O que fez Pantera Negra se destacar dentre os longas da franquia MCU nos cinemas, levando-o até mesmo a concorrer ao Oscar de melhor filme, era o equilíbrio do conjunto. Coogler apostou em uma lenda fascinante, com cenas de ação certeiras e uma crítica ao imperialismo americano. Em sua essência, a produção de 2018 era feliz e bem-sucedida ao construir nas telas uma mitologia convincente, envolvendo cerimônias ritualísticas e fortes representações culturais que fundamentam Wakanda sem dispensar as boas e velhas lutas coreografadas, explosões e perseguições que fazem a festa dos fãs de blockbusters e ainda trazia uma base política sólida ao discutir racismo e colonialismo. Wakanda Para Sempre apresenta todos esses elementos, mas de maneira desorganizada e totalmente over.

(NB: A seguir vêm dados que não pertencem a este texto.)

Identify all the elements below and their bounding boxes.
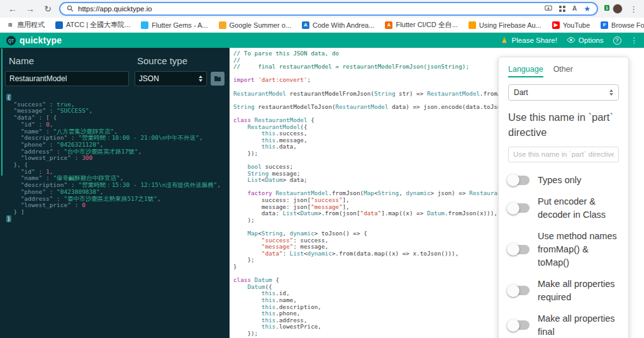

A homenagem a Chadwick Boseman tem início nos créditos de abertura, continua na bela sequência inicial que representa a cerimônia fúnebre e se estende por toda a história. Após a morte de T’Challa, a rainha Ramonda (Angela Bassett) faz o possível para proteger sua nação de poderosos líderes estrangeiros que buscam se apossar do vibranium (metal fictício encontrado em abundância em Wakanda, que possui a capacidade de absorver todas as vibrações em sua proximidade, bem como a energia cinética direcionada a ela e faz com que a terra natal do Pantera Negra seja rica e poderosa), ao mesmo tempo em que tem de lidar com o luto pela perda do filho e tentar uma conexão com a filha, Shuri, que parece ter se fechado em um casulo após a morte do irmão.

Nesse ínterim, entidades do governo descobrem que Wakanda não é o único lugar a possuir vibranium, identificando-o também no fundo do oceano por meio de um detector construído especificamente para rastrear o elemento. A matéria é proveniente do reino submarino governado por Namor (Tenoch Huerta), um mutante com poderes extraordinários derivados de sua herança genética incomum, com fisiologia anfíbia, força sobre-humana, supervelocidade e pés alados que garantem a ele a capacidade de voar. Ao tomar conhecimento do detector de vibranium, Namor entra em contato com Wakanda a fim de solicitar apoio para que capturem a cientista responsável pela invenção. Riri Williams (Dominique Thorne) é uma jovem universitária que não faz ideia que é o principal alvo dessa caçada. Em meio a tudo isso, Shuri precisa encontrar seu lugar entre as lideranças de Wakanda, digladiando com o próprio rancor e sentimento de vingança que a consome.

O elenco numeroso e as diversas tramas paralelas centradas em diferentes personagens tornam os já eloquentes 161 minutos de Wakanda Para Sempre insuficientes para trabalhar tanto material. Por isso mesmo, várias discussões interessantes acabam exploradas de maneira superficial, alcançando um nível muito raso de debate. É o caso, por exemplo, da tão alardeada (ao menos nos materiais de divulgação!) liderança feminina, que ganha pouca substância. Outros temas trabalhados com pouca profundidade neste exemplar afrofuturista da Marvel são justamente a questão racial e o imperialismo americano. Há muita coisa acontecendo na tela e, ainda assim, o roteiro peca ao não se aprofundar em nenhuma delas: a tentativa de focar em Shuri, as introduções de Namor e Riri Williams e o plot envolvendo o agente Everett Ross (Martin Freeman). Todas essas tramas socadas em um único longa tornam o enredo desequilibrado.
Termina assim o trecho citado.